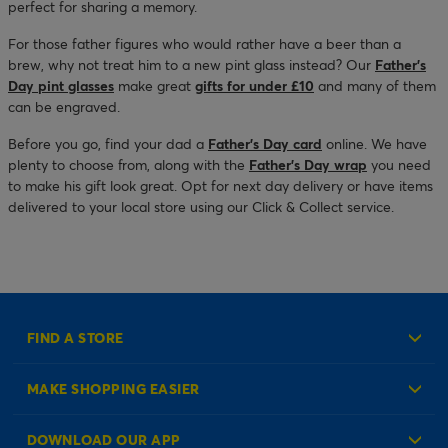
perfect for sharing a memory.
For those father figures who would rather have a beer than a
brew, why not treat him to a new pint glass instead? Our
Father’s
Day pint glasses
make great
gifts for under £10
and many of them
can be engraved.
Before you go, find your dad a
Father’s Day card
online. We have
plenty to choose from, along with the
Father’s Day wrap
you need
to make his gift look great. Opt for next day delivery or have items
delivered to your local store using our Click & Collect service.
FIND A STORE
MAKE SHOPPING EASIER
Create an Account
DOWNLOAD OUR APP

□ □ □ □

#### Task item:
Please reproduce the records above exactly, leaving out every picture.

#### Written solution:
perfect for sharing a memory.
For those father figures who would rather have a beer than a
brew, why not treat him to a new pint glass instead? Our
Father’s
Day pint glasses
make great
gifts for under £10
and many of them
can be engraved.
Before you go, find your dad a
Father’s Day card
online. We have
plenty to choose from, along with the
Father’s Day wrap
you need
to make his gift look great. Opt for next day delivery or have items
delivered to your local store using our Click & Collect service.
FIND A STORE
MAKE SHOPPING EASIER
Create an Account
DOWNLOAD OUR APP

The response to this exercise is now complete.